The Franklin Mint Federal Credit Union , headquartered in Broomall, Pa., had between 8,000 and 9,000 card accounts with FIA. The credit union has 65,000 members.
“We are excited to partner with Franklin Mint Federal Credit Union and to continue to provide its members with a compelling card program,” said Jeff Chernivec, senior vice president at Elan Financial Services.
“We are very impressed with Elan's ability to be transparent in providing best-in-class support for both employees and members,” said Allan Stevens, FMFCU vice president. “We look forward to using Elan's in-branch promotions and incentives, which we think will be key factors in communicating the member value associated with these card products.”
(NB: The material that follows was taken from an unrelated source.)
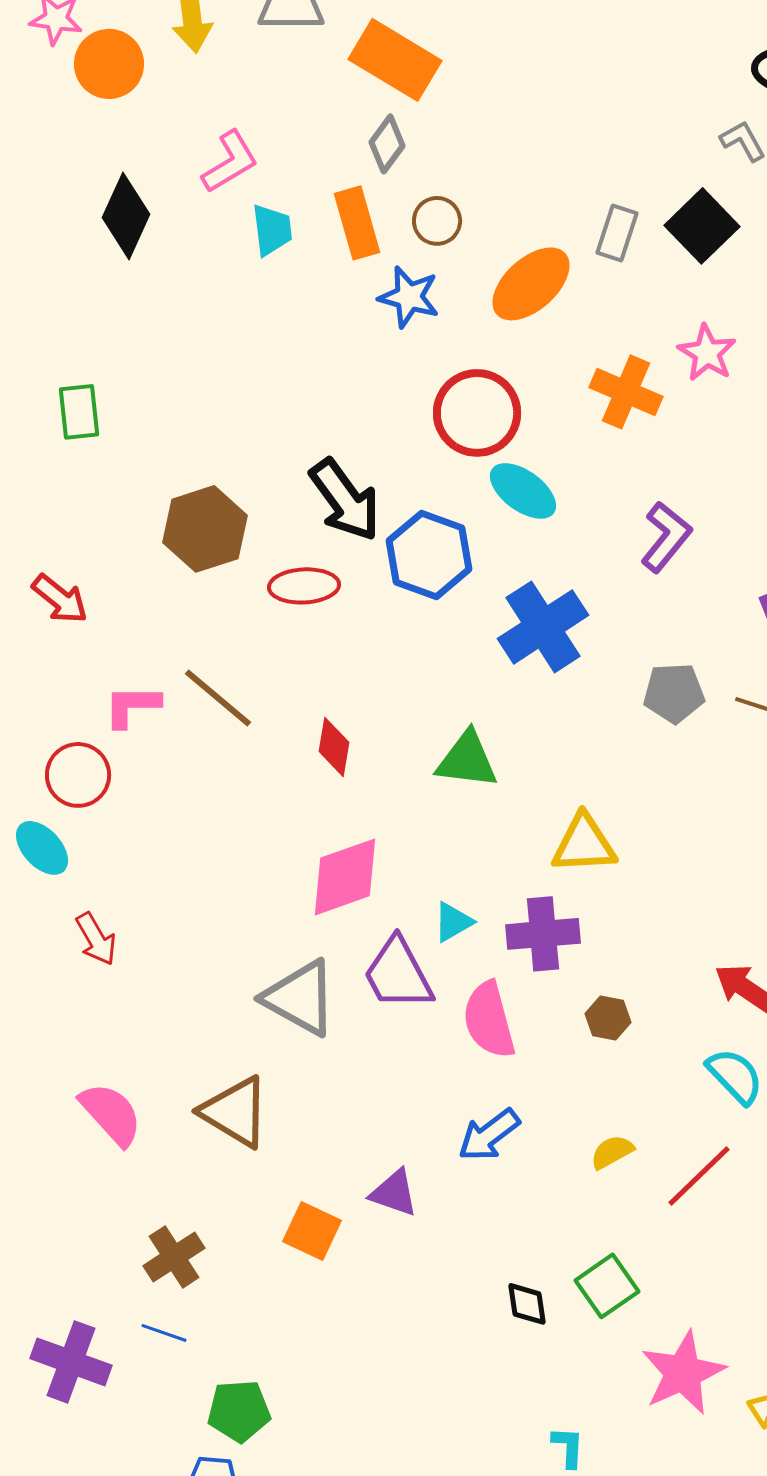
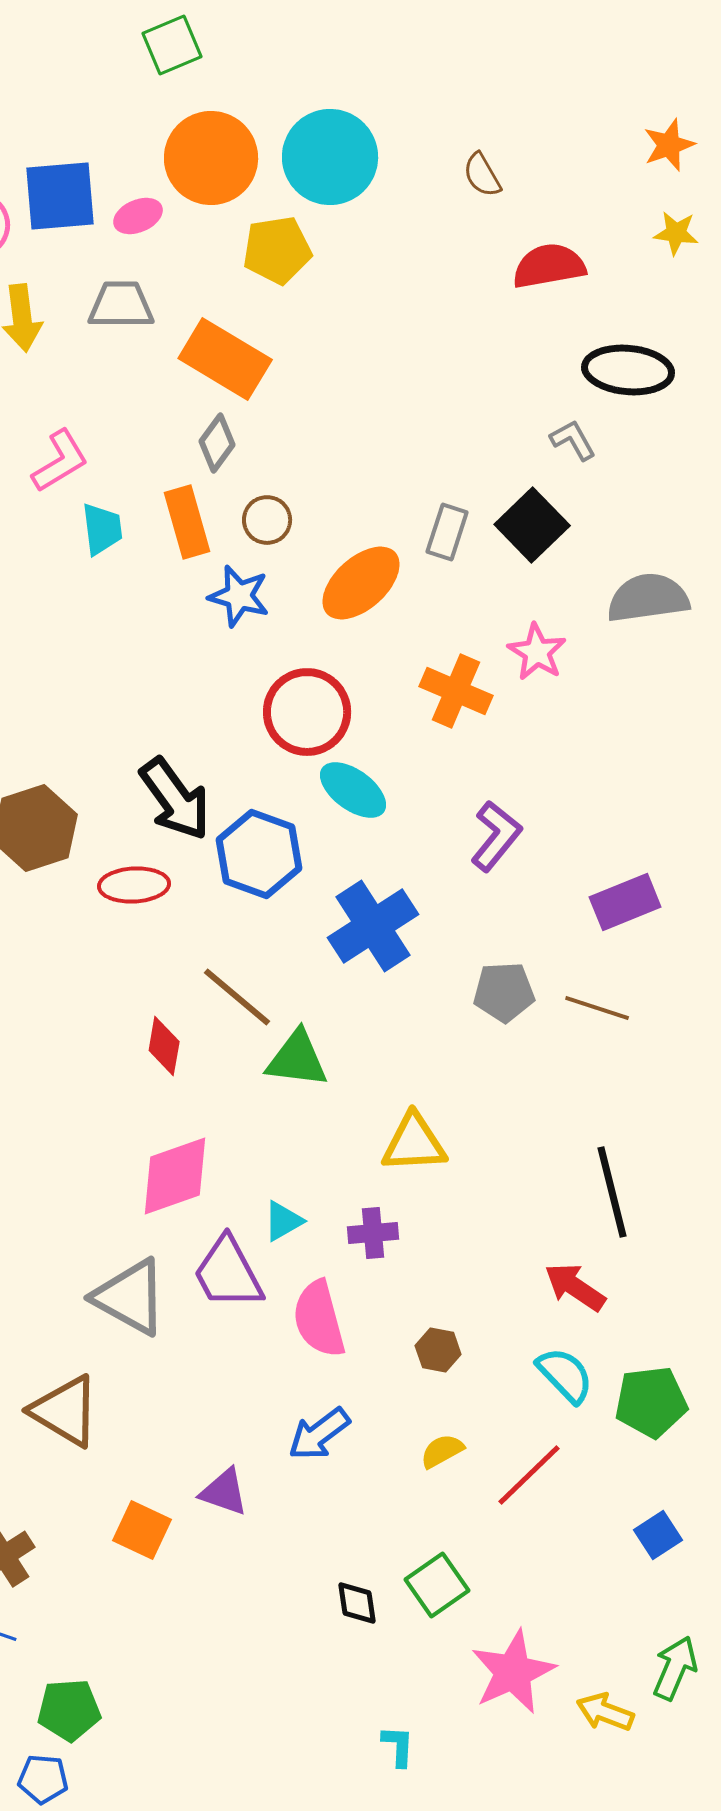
brown line: (218, 698) -> (237, 997), moved
purple cross: (543, 934) -> (373, 1233), size x0.7
brown hexagon: (608, 1018) -> (438, 1350), moved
The switch is notable for several reasons, not least the amount of time Franklin had with FIA.
Franklin Mint sold its card portfolio to MBNA in 2005 just before Bank of America purchased MBNA and turned it into FIA Card Services. At that time, the credit union expressed confidence in the firm and said it would not attempt to change its contract even though Bank of America, not MBNA, was going to be its issuing partner.
But the Bank of America's relationship was never a perfect fit for the CU, although Franklin Mint was pleased with the relationship overall, according to Stevens.
He did not go into detail about the ways the FIA relationship did not fit as well as it might, but the giant card issuer signaled early on that it was not as interested in agent card-issuing relationships with small- and medium-sized credit unions as MBNA had been. At one point, FIA executives confirmed that the large card issuer was not going to buy credit union card portfolios below a certain size, largely on the grounds they were not big enough to justify the conversion costs.
Stevens explained that Franklin Mint had been looking at Elan as a potential issuing partner as part of its process to consider renewing the contract with FIA. “We sold the portfolio in 2005, so our contract was coming up this year,” Stevens said. “We had considered Elan a little bit when we had been looking at the first sale but then gave them a second, closer look this time after we heard good things about Elan,” he added.
But the decision had become clearer after FIA told Franklin Mint that it would not be interested in acquiring a 1,700-card portfolio that Franklin Mint had taken on when it merged a smaller CU, Stevens explained. FIA's refusal to take on the 1,700 cards when it already had between 8,000 and 9,000 cards helped the CU better understand the relationship.
“We concluded that FIA was really a better fit for us,” Stevens said.
The Franklin move caps what observers have called a mini-trend among some CUs that wind up either going back into card issuing or switching their agent issuing partner at the end of their contracted period.
The number of credit unions who leave their first agent partner is small but not a fluke, according to one card industry executive. “It's definitely a minority, but it's a persistent minority” among credit unions that sold their cards to agent issuers, said an executive familiar with the industry. The executive declined to be quoted by name to protect relationships with both credit unions and card issuers.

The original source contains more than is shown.